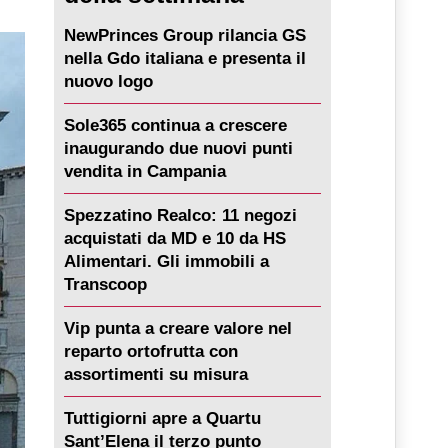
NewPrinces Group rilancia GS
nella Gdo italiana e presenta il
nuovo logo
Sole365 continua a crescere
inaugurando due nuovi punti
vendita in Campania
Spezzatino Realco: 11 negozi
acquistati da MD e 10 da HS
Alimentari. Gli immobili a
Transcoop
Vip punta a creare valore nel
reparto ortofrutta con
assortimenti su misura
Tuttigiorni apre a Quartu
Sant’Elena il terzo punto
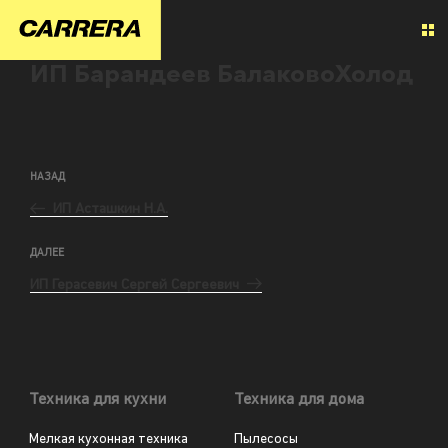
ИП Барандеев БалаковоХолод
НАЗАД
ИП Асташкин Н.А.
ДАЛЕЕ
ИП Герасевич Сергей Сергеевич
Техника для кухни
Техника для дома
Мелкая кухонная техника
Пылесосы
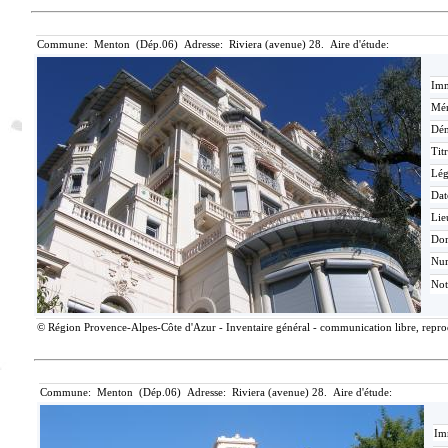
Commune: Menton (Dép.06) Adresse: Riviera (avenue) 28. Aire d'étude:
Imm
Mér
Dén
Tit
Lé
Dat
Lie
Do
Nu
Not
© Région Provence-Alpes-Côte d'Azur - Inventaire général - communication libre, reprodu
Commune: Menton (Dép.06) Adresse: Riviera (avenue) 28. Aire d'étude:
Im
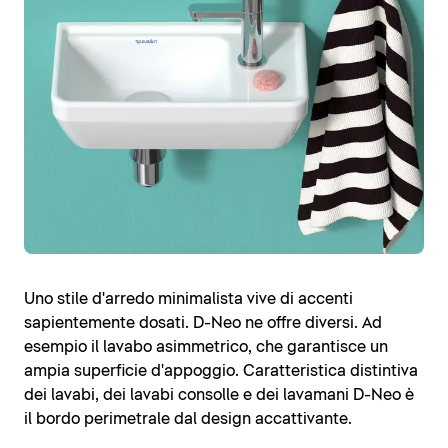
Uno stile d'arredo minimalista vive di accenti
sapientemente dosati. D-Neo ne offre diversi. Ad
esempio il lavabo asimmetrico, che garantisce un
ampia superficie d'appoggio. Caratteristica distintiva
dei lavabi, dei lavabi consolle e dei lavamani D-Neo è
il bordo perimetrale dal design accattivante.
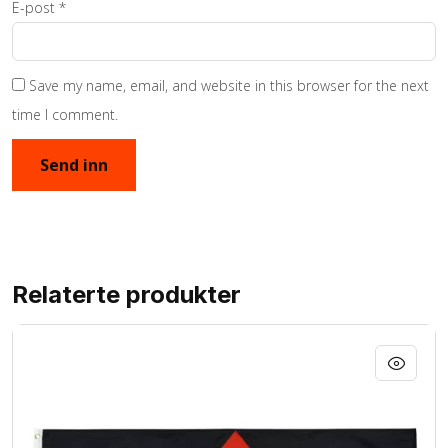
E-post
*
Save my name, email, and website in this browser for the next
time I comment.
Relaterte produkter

==========

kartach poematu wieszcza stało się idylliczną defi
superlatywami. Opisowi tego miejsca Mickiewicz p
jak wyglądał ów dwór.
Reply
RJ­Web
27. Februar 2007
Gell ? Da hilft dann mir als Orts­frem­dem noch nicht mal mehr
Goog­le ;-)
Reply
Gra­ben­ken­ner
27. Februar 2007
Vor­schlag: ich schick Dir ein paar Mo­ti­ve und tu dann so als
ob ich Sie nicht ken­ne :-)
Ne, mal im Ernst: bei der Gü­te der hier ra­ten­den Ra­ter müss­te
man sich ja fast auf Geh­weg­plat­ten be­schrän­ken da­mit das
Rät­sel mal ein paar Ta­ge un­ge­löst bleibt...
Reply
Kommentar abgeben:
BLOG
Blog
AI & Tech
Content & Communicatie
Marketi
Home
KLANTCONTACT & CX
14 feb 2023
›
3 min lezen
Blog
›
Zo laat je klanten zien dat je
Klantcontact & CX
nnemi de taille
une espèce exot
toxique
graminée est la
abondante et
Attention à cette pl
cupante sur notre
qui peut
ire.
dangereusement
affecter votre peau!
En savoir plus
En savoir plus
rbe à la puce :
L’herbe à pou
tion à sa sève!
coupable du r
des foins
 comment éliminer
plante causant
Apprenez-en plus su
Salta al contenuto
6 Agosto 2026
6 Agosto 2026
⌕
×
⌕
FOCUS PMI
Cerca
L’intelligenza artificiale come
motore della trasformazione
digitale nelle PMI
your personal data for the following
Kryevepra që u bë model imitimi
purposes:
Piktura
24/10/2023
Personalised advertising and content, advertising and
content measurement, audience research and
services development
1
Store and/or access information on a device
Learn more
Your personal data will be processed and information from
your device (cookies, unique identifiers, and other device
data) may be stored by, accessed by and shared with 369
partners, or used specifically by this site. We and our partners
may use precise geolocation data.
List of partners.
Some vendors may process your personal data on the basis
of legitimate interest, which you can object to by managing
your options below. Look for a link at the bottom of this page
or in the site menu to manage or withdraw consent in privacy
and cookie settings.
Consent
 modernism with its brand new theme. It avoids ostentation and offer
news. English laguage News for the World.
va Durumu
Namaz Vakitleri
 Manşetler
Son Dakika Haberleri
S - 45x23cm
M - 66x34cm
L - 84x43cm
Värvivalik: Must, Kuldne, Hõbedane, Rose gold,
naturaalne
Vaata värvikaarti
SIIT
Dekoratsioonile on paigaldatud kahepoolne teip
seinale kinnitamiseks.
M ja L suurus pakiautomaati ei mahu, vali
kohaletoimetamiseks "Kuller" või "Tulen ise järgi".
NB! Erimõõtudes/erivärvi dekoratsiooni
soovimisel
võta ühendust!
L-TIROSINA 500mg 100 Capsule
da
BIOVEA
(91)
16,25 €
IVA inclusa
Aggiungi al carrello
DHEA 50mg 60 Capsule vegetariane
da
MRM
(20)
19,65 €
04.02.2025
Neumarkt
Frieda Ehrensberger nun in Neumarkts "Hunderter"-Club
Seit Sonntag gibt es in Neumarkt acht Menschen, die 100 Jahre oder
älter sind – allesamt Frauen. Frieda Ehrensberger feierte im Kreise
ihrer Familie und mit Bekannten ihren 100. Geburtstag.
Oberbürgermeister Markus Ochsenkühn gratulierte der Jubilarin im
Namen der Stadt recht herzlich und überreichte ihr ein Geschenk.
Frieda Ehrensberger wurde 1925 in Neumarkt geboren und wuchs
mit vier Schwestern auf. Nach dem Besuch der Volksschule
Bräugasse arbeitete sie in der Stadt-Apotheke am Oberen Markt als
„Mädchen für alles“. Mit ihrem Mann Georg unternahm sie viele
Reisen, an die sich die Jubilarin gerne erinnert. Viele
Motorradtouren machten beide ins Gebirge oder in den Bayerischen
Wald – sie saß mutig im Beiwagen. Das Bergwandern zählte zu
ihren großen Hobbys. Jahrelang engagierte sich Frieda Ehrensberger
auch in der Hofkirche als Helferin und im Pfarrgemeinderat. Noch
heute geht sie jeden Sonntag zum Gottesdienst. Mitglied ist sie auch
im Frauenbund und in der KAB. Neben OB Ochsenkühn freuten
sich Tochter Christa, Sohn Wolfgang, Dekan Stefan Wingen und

==========

◆ **TASK STATEMENT**: When the line with "ihren großen Hobbys." is reached in the data above, begin copying, and stop after the line with "sich Tochter Christa, Sohn"; copy each line exactly, both ends included.

◆ **OUTPUT BELOW**:
ihren großen Hobbys. Jahrelang engagierte sich Frieda Ehrensberger
auch in der Hofkirche als Helferin und im Pfarrgemeinderat. Noch
heute geht sie jeden Sonntag zum Gottesdienst. Mitglied ist sie auch
im Frauenbund und in der KAB. Neben OB Ochsenkühn freuten
sich Tochter Christa, Sohn Wolfgang, Dekan Stefan Wingen und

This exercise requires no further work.